DESCRIPTION (provided by applicant): Proper skeletal muscle function is dependent on activation and repression of numerous genes in satellite cells, which are tissue-specific stem cells, as well as in multinucleated contractile myofibers. Gene expression is regulated in part by controlling the localization of proteins with nuclear functions, such as transcription factors and chromatin remodeling enzymes. The subcellular localization of these nuclear proteins must be tightly controlled because altered nuclear import or export could result in aberrant muscle mass and function. How key nuclear regulatory proteins gain access to nuclei in satellite cells and myofibers is unknown. Most transport between the nucleus and the cytoplasm is mediated by nuclear pore complexes in concert with nuclear transport receptors that recognize cargo proteins and mediate transport through these nuclear pores. Our long-term goal is to understand the function of the nuclear transport machinery in normal and aged muscle and how it contributes to control of gene expression. Based on our preliminary data together with published literature, we hypothesize that perturbations in the nuclear transport machinery (nuclear import receptors and nuclear pores) alter muscle physiology. This proposal uses complementary in vitro and in vivo approaches to probe different components of the nucleocytoplasmic transport machinery in satellite cells and myofibers in order to obtain an integrated analysis of nuclear transport. Thus, we will interrogate the function of specific nuclea import receptors in satellite cells (Aim 1) and the selectivity of specific nuclear import pathways for individual nuclei of multinucleated myofibers (Aim 2). In addition, we will assess nuclear pore selectivity in skeletal muscle nuclei in response to aging and oxidative stress (Aim 3). Understanding how nucleocytoplasmic transport is regulated in skeletal muscle will lead to a greater understanding of how external signals are sensed by muscle cells and translated into changes in gene expression necessary for tissue homeostasis.
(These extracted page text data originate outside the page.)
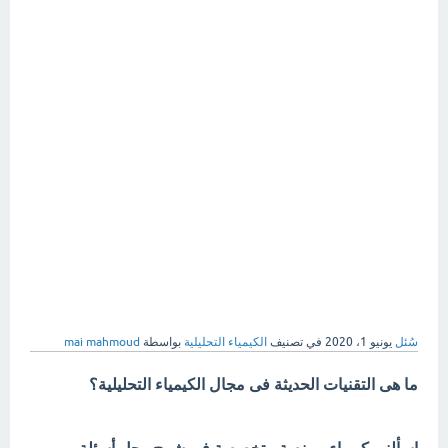
سُئل
يونيو 1، 2020
في تصنيف
الكيمياء التحليلية
بواسطة
mai mahmoud
ما هى التقنيات الحديثة فى مجال الكيمياء التحليلية؟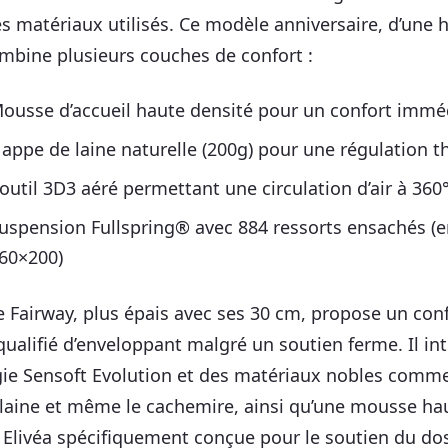
es matériaux utilisés. Ce modèle anniversaire, d’une 
mbine plusieurs couches de confort :
ousse d’accueil haute densité pour un confort immé
appe de laine naturelle (200g) pour une régulation 
outil 3D3 aéré permettant une circulation d’air à 360
uspension Fullspring® avec 884 ressorts ensachés (
60×200)
 Fairway, plus épais avec ses 30 cm, propose un con
qualifié d’enveloppant malgré un soutien ferme. Il int
ie Sensoft Evolution et des matériaux nobles comme l
colaine et même le cachemire, ainsi qu’une mousse ha
e Elivéa spécifiquement conçue pour le soutien du do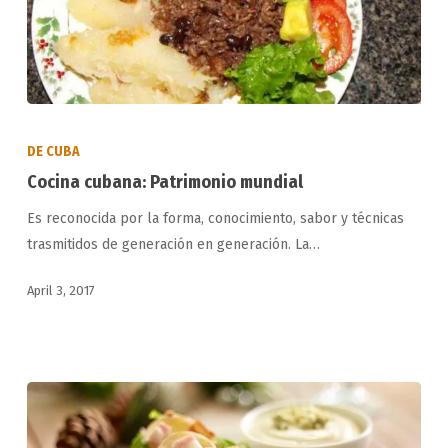
Cocina
cubana:
DE CUBA
Patrimonio
Cocina cubana: Patrimonio mundial
mundial
Es reconocida por la forma, conocimiento, sabor y técnicas
trasmitidos de generación en generación. La…
April 3, 2017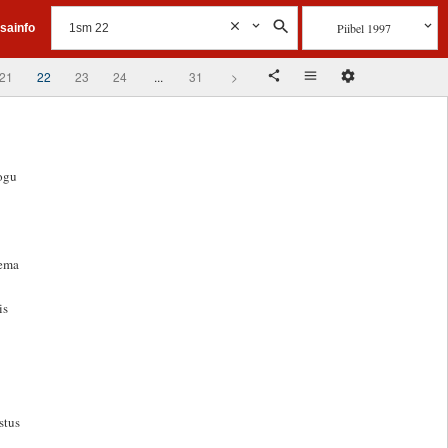
Piibel 1997
isainfo
21
22
23
24
...
31
>
kogu
 ema
is
stus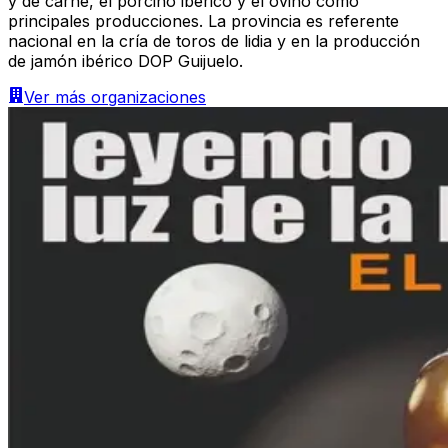
y de carne, el porcino ibérico y el ovino como
principales producciones. La provincia es referente
nacional en la cría de toros de lidia y en la producción
de jamón ibérico DOP Guijuelo.
Ver más
organizaciones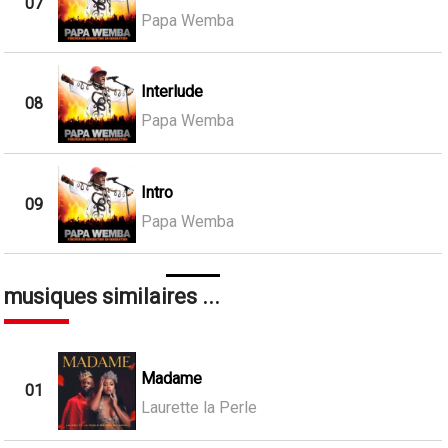
07
Papa Wemba
Interlude
08
Papa Wemba
Intro
09
Papa Wemba
musiques similaires ...
Madame
01
Laurette la Perle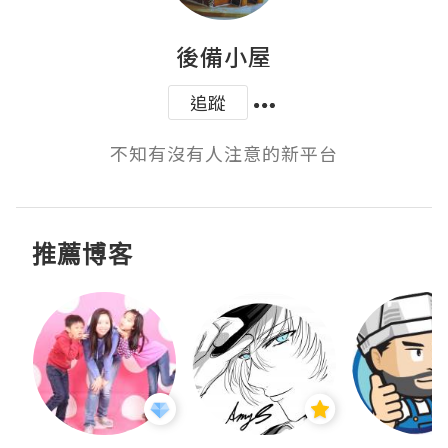
後備小屋
追蹤
不知有沒有人注意的新平台
推薦博客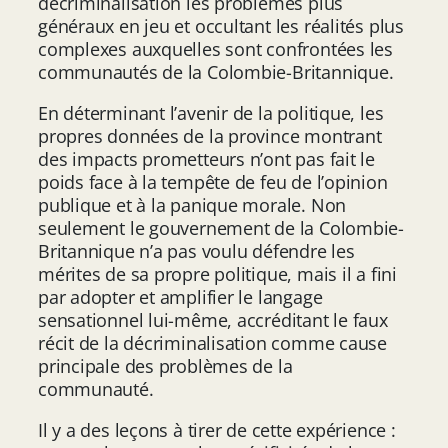
décriminalisation les problèmes plus
généraux en jeu et occultant les réalités plus
complexes auxquelles sont confrontées les
communautés de la Colombie-Britannique.
En déterminant l’avenir de la politique, les
propres données de la province montrant
des impacts prometteurs n’ont pas fait le
poids face à la tempête de feu de l’opinion
publique et à la panique morale. Non
seulement le gouvernement de la Colombie-
Britannique n’a pas voulu défendre les
mérites de sa propre politique, mais il a fini
par adopter et amplifier le langage
sensationnel lui-même, accréditant le faux
récit de la décriminalisation comme cause
principale des problèmes de la
communauté.
Il y a des leçons à tirer de cette expérience :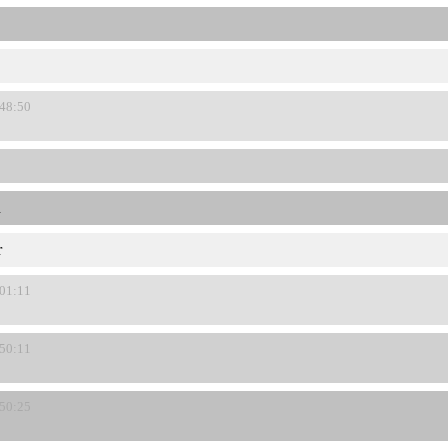
:48:50
h
r
:01:11
:50:11
:50:25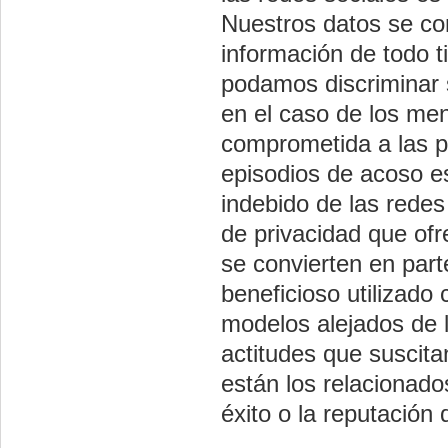
Nuestros datos se co
información de todo 
podamos discriminar 
en el caso de los me
comprometida a las pr
episodios de acoso e
indebido de las redes
de privacidad que of
se convierten en part
beneficioso utilizad
modelos alejados de 
actitudes que suscita
están los relacionado
éxito o la reputación d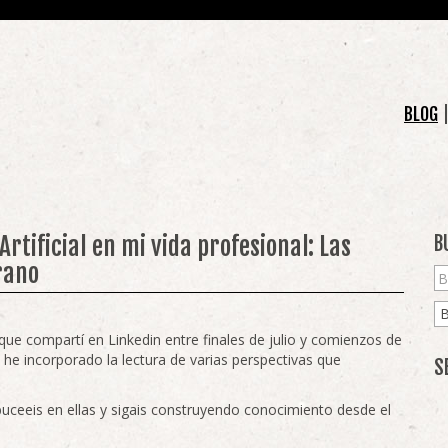
BLOG
Artificial en mi vida profesional: Las
B
rano
que compartí en Linkedin entre finales de julio y comienzos de
e incorporado la lectura de varias perspectivas que
S
uceeis en ellas y sigais construyendo conocimiento desde el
These analyses may provide new targets for preventing loss of muscle mass with aging, injury, or disease. In addition, our analyses may enhance the efficiency of cell therapeutic approaches that rely on fusion and nuclear reprogramming of individual donor cells with multinucleated myofibers.

描述（由申请人提供）：适当的骨骼肌功能取决于卫星细胞（组织特异性干细胞）以及多核收缩肌纤维中众多基因的激活和抑制。基因表达在一定程度上是通过控制具有核功能的蛋白质（例如转录因子和染色质重塑酶）的定位来调节的。这些核蛋白的亚细胞定位必须受到严格控制，因为核输入或输出的改变可能导致肌肉质量和功能异常。关键的核调节蛋白如何进入卫星细胞和肌纤维的细胞核尚不清楚。细胞核和细胞质之间的大多数转运是由核孔复合物与核转运受体介导的，核转运受体识别货物蛋白并介导通过这些核孔的转运。我们的长期目标是了解正常和衰老肌肉中核转运机制的功能以及它如何有助于控制基因表达。根据我们的初步数据和已发表的文献，我们假设核运输机制（核输入受体和核孔）的扰动会改变肌肉生理学。该提案使用互补的体外和体内方法来探测卫星细胞和肌纤维中核细胞质运输机制的不同组成部分，以获得核运输的综合分析。因此，我们将探讨卫星细胞中特定核输入受体的功能（目标 1）以及特定核输入途径的选择性 对于多核肌纤维的单个核（目标 2）。此外，我们将评估核孔 骨骼肌细胞核对衰老和氧化应激的选择性反应（目标 3）。了解骨骼肌中核细胞质运输的调节方式将有助于更好地了解肌肉细胞如何感知外部信号并转化为组织稳态所需的基因表达的变化。这些分析可能为预防因衰老、受伤或疾病而导致的肌肉质量损失提供新的目标。此外，我们的分析可能会提高细胞治疗方法的效率，这些方法依赖于单个供体细胞与多核肌纤维的融合和核重编程。